Walking is the simplest way to effectively improve your heart health. It can help burn calories, reduce body fat and slim your waist. In addition, walking can help lower blood pressure and reduce stress.

This year’s series will be held the second Saturday of each month through November at Piedmont Newnan Hospital, 745 Poplar Road in Newnan. All members of the Coweta County community are invited. The first walk will be led by neurologist Fariba Farhidvash, M.D., Saturday, March 14, at 8:30 a.m.

Dr. Farhidvash is board certified in neurology and a member of the American Epilepsy Society, the American Academy of Neurology and the Professional Advisory Board of the Epilepsy Foundation of Georgia. She earned her undergraduate degree from Agnes Scott College and her medical degree at the Emory University School of Medicine. She completed her neurology residency at Emory University and an epilepsy fellowship at Vanderbilt University.

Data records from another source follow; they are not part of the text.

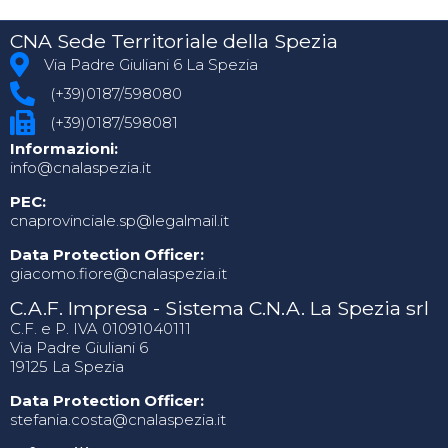
CNA Sede Territoriale della Spezia
Via Padre Giuliani 6 La Spezia
(+39)0187/598080
(+39)0187/598081
Informazioni:
info@cnalaspezia.it
PEC:
cnaprovinciale.sp@legalmail.it
Data Protection Officer:
giacomo.fiore@cnalaspezia.it
C.A.F. Impresa - Sistema C.N.A. La Spezia srl
C.F. e P. IVA 01091040111
Via Padre Giuliani 6
19125 La Spezia
Data Protection Officer:
stefania.costa@cnalaspezia.it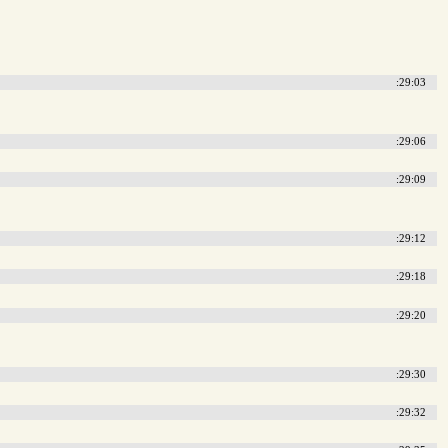
:29:03
:29:06
:29:09
:29:12
:29:18
:29:20
:29:30
:29:32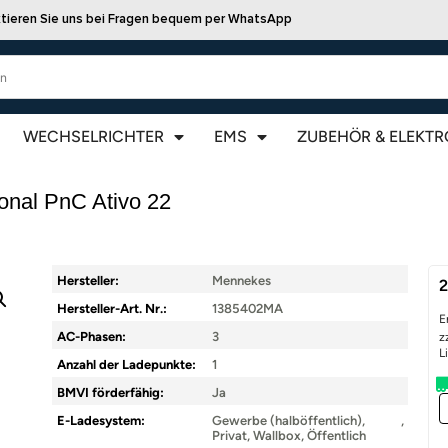
tieren Sie uns bei Fragen bequem per WhatsApp
WECHSELRICHTER
EMS
ZUBEHÖR & ELEKTR
onal PnC Ativo 22
Hersteller:
Mennekes
2
Hersteller-Art. Nr.:
1385402MA
E
AC-Phasen:
3
z
L
Anzahl der Ladepunkte:
1
BMVI förderfähig:
Ja
E-Ladesystem:
Gewerbe (halböffentlich),
,
Privat, Wallbox, Öffentlich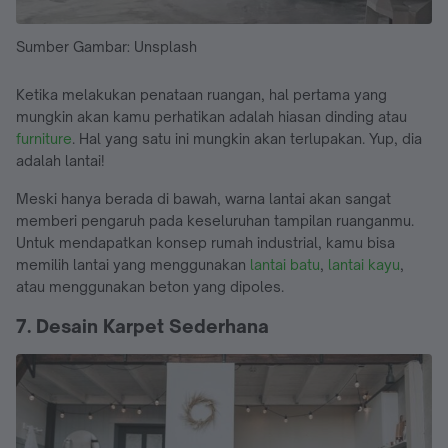
Sumber Gambar: Unsplash
Ketika melakukan penataan ruangan, hal pertama yang
mungkin akan kamu perhatikan adalah hiasan dinding atau
furniture
. Hal yang satu ini mungkin akan terlupakan. Yup, dia
adalah lantai!
Meski hanya berada di bawah, warna lantai akan sangat
memberi pengaruh pada keseluruhan tampilan ruanganmu.
Untuk mendapatkan konsep rumah industrial, kamu bisa
memilih lantai yang menggunakan
lantai batu
,
lantai kayu
,
atau menggunakan beton yang dipoles.
7. Desain Karpet Sederhana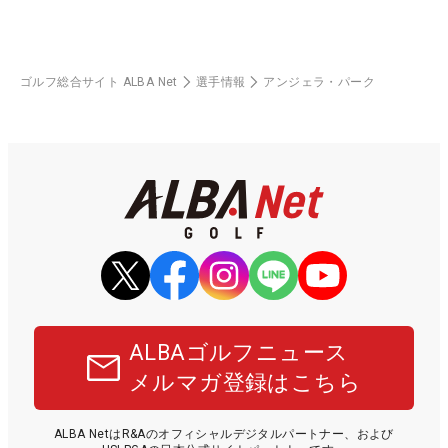
ゴルフ総合サイト ALBA Net
選手情報
アンジェラ・パーク
ALBAゴルフニュース
メルマガ登録はこちら
ALBA NetはR&Aのオフィシャルデジタルパートナー、および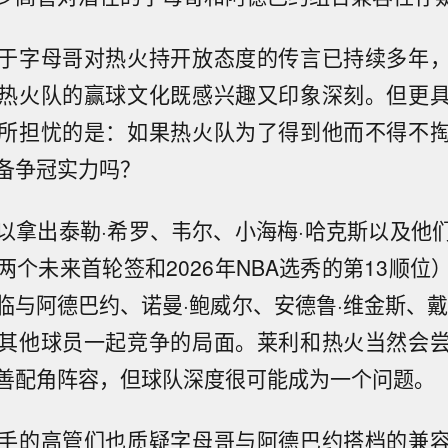
于字母哥对热火持开放态度的传言已持续多年
热火队的赢球文化既感兴趣又印象深刻。但更
所担忧的是：如果热火队为了得到他而不得不
备争冠实力吗？
以拿出泰勒·希罗、韦尔、小海梅·哈克斯以及他
两个未来首轮签和2026年NBA选秀的第13顺位
临与阿德巴约、诺曼·鲍威尔、安德鲁·维金斯、戴
其他球员一起竞争的局面。莱利和热火当然会
善配角阵容，但球队深度很可能成为一个问题。
手的高管们也质疑字母哥与阿德巴约搭档的兼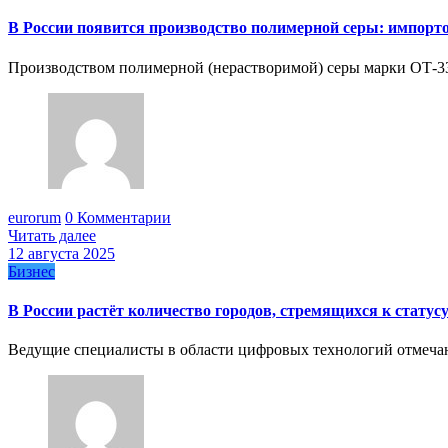
В России появится производство полимерной серы: импор
Производством полимерной (нерастворимой) серы марки ОТ-3
eurorum
0 Комментарии
Читать далее
12 августа 2025
Бизнес
В России растёт количество городов, стремящихся к статус
Ведущие специалисты в области цифровых технологий отмеча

Dr. Farhidvash went on to attend Johns Hopkins University obtaining a Masters in Public Health.

Walkers are encouraged to gather in the hospital’s main lobby by 8:15 a.m. as the walk begins promptly at 8:30 a.m. Dr. Farhidvash will take five minutes to talk about a health topic of her choice before leading participants on a walk around the hospital campus while she answers questions from participants.

Participants will receive a pedometer to help them keep track of the number of steps taken, as well as a choice of a free T-shirt or water bottle. While the event is free, registration is required by calling 877-527-3712 or visiting www.piedmont.org/patients-visitors/walk-with-a-doc. Registration will also be available on site starting at 8 a.m.

Piedmont launched Walk with a Doc after their health needs assessment showed that one in four adults in Coweta County is physically inactive and nearly one in three is considered obese. The walks not only encourage physical fitness, but they give participants one-on-one time with a physician, allowing participants the opportunity to talk about health outside of an office setting.